> **Directions for this task**
What is needed is an exact copy of every entry below, minus the images.

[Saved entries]

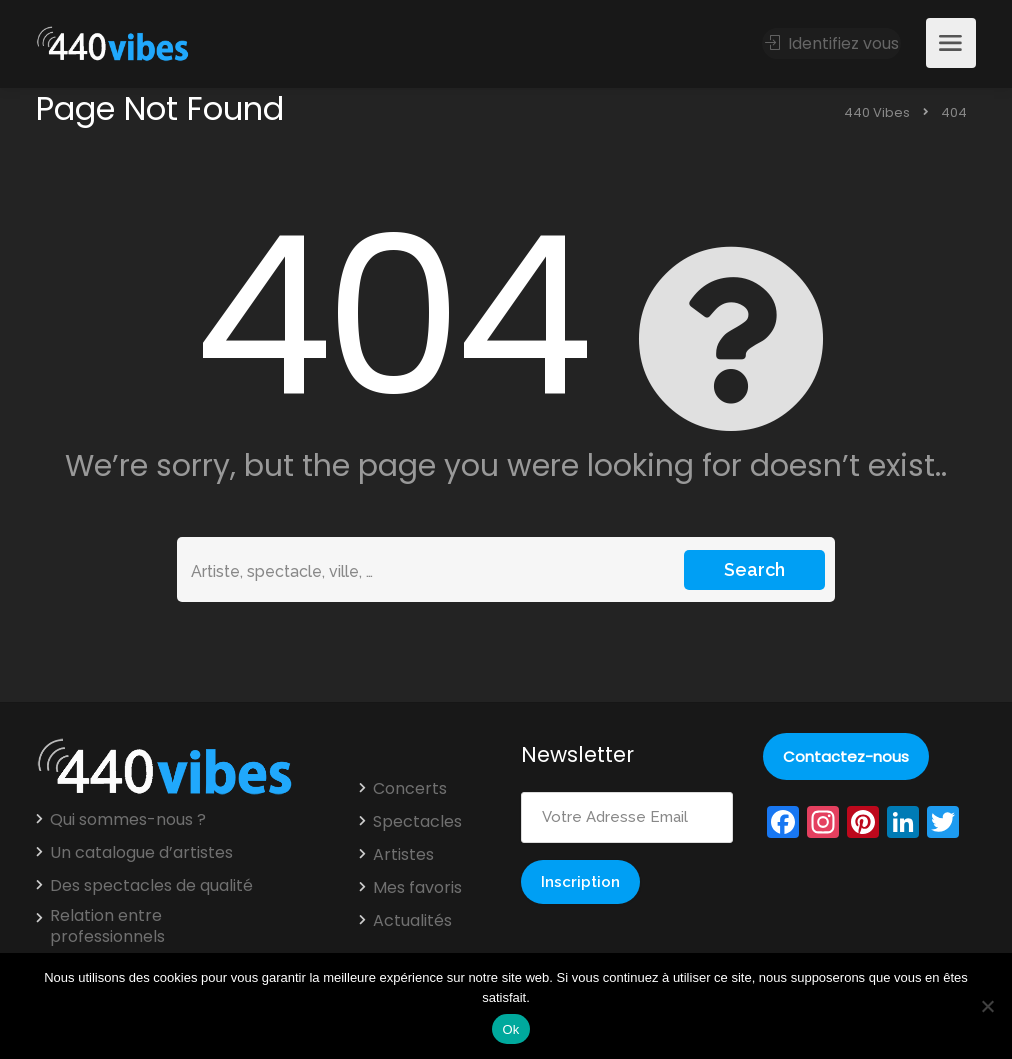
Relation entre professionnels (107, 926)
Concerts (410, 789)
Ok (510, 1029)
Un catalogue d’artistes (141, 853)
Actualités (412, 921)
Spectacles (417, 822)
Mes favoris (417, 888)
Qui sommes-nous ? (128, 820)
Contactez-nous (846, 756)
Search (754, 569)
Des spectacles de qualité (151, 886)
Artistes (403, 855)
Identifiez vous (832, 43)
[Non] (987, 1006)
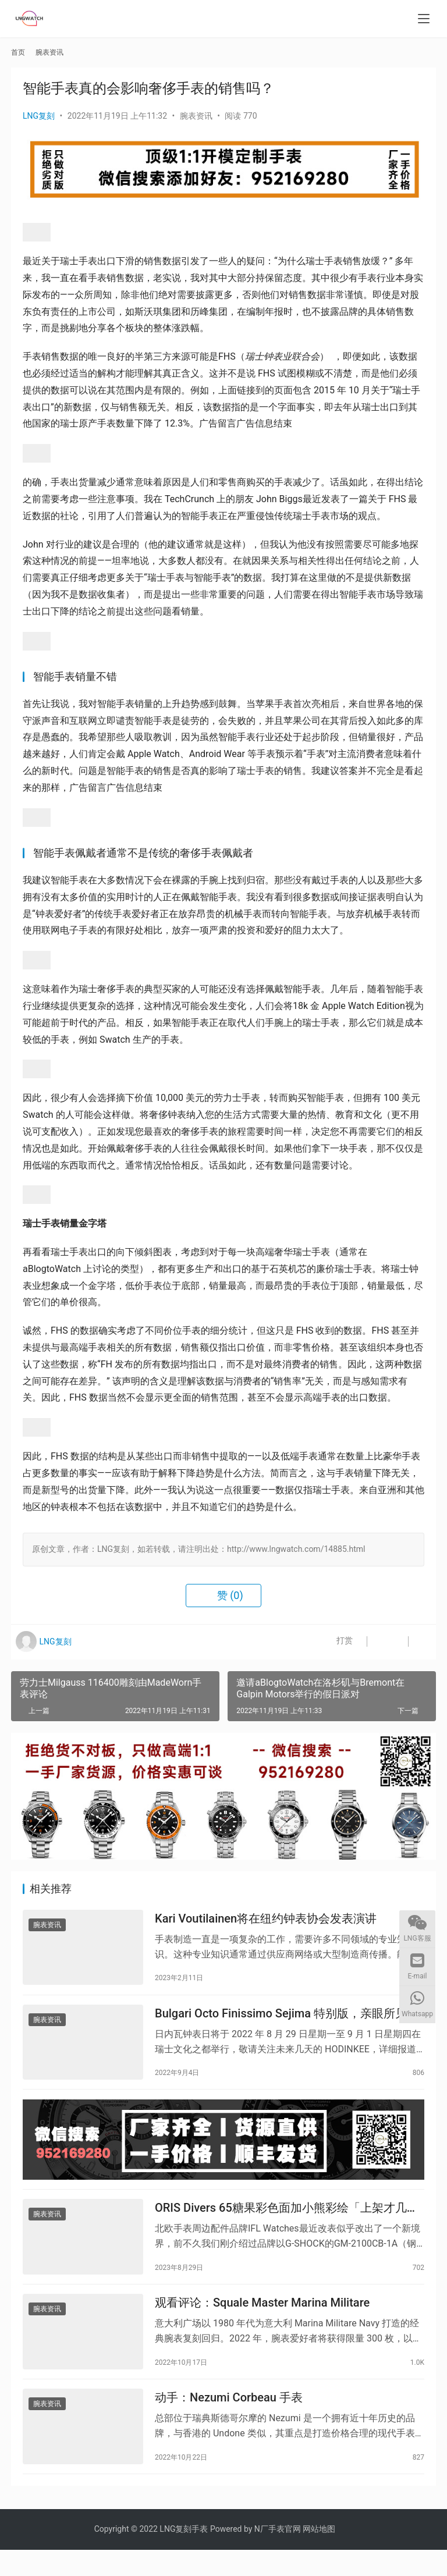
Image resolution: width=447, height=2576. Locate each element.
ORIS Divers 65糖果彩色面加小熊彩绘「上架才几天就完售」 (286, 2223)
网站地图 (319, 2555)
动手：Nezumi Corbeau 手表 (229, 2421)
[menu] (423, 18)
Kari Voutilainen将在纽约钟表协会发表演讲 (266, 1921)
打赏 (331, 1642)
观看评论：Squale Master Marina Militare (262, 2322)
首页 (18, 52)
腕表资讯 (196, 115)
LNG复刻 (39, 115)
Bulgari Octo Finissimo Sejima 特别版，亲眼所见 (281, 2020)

> **Solved problem**
Relation entre professionnels (107, 926)
Concerts (410, 789)
Ok (510, 1029)
Un catalogue d’artistes (141, 853)
Actualités (412, 921)
Spectacles (417, 822)
Mes favoris (417, 888)
Qui sommes-nous ? (128, 820)
Contactez-nous (846, 756)
Search (754, 569)
Des spectacles de qualité (151, 886)
Artistes (403, 855)
Identifiez vous (832, 43)
[Non] (987, 1006)
Image resolution: width=447, height=2576. Locate each element.
ORIS Divers 65糖果彩色面加小熊彩绘「上架才几天就完售」 (286, 2223)
网站地图 (319, 2555)
动手：Nezumi Corbeau 手表 (229, 2421)
[menu] (423, 18)
Kari Voutilainen将在纽约钟表协会发表演讲 (266, 1921)
打赏 (331, 1642)
观看评论：Squale Master Marina Militare (262, 2322)
首页 (18, 52)
腕表资讯 (196, 115)
LNG复刻 (39, 115)
Bulgari Octo Finissimo Sejima 特别版，亲眼所见 (281, 2020)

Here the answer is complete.